In order to bolster confidence, Carabott and Couche created Intentional Interactions, a technology intensive open to the school’s Innovation Design students, as well as visiting students from Beijing’s Tsinghua University. In this three-week module, each student designed electronic programs around a simple robotic arm. Students were encouraged to take the project wherever they wanted, which led to a wide range of wild approaches. The team described a resulting “explosion of creativity, with students creating interactive lamps, physical games, dancing birds, interactive sculptures…a physical iPhone Spotify DJ [and] a shy lamp that avoids human touch.”
The course was irresistible for its focus on play, as well as its accessibility to students without prior coding experience. Carabott and Couche knew they could easily access high-tech equipment through their connection to higher learning, but wanted to make sure what they chose remained accessible to students after the course ended. The duo’s three criteria for planning the course required tools that were 1) regularly used in the industry, 2) available and affordable, and 3) provided [transferable] skills. They also wanted to make sure the resulting course was approachable to newcomers while remaining challenging to students with higher technical proficiency.
“We needed a common thread to assess everyone’s progress and make sure basic principles were understood, but the module would have to encourage bifurcations and creativity,” the team said. “After considering all of this, custom robot arms felt natural. With anthropomorphism and the uniquely human ability to transpose life into the [simplest] objects, we felt this concept could turn simple motions into delightful emotions.”
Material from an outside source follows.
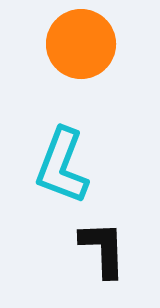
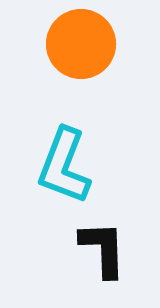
cyan L-shape: moved 2 px right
Students were first trained to operate a simulation of the arm on the popular software programs Unity and Arduino. After creating a control system, the students could easily design interactions between the physical and digital arm.
Each student was required to work by themselves, which Carabott and Couche hoped would encourage the sense of ownership often missing from group projects. They knew the more technically adept students tended to dominate in moments of shared responsibility, prioritizing a good grade over fully learning a process. Carabott and Couche wanted to make sure each student fully understood the tools they were using, as well as to encourage greater innovation in their professional lives.
“For the students, we felt we could provide the greatest value by objectively increasing their technical skills, with the underlying aim of increasing their emotional well-being as well,” they said. “This is why we taught fundamental and transferable skills, using industry standard tools, without any sugar coating…Students worked in an open environment, with time dedicated to peer review and support, in order to help them feel comfortable learning together, and being honest about the learning they still needed. We also wanted to mimic a full design project for the students: not only creating the work, but documenting it and presenting it to the world, ultimately creating something worthy of their portfolios.”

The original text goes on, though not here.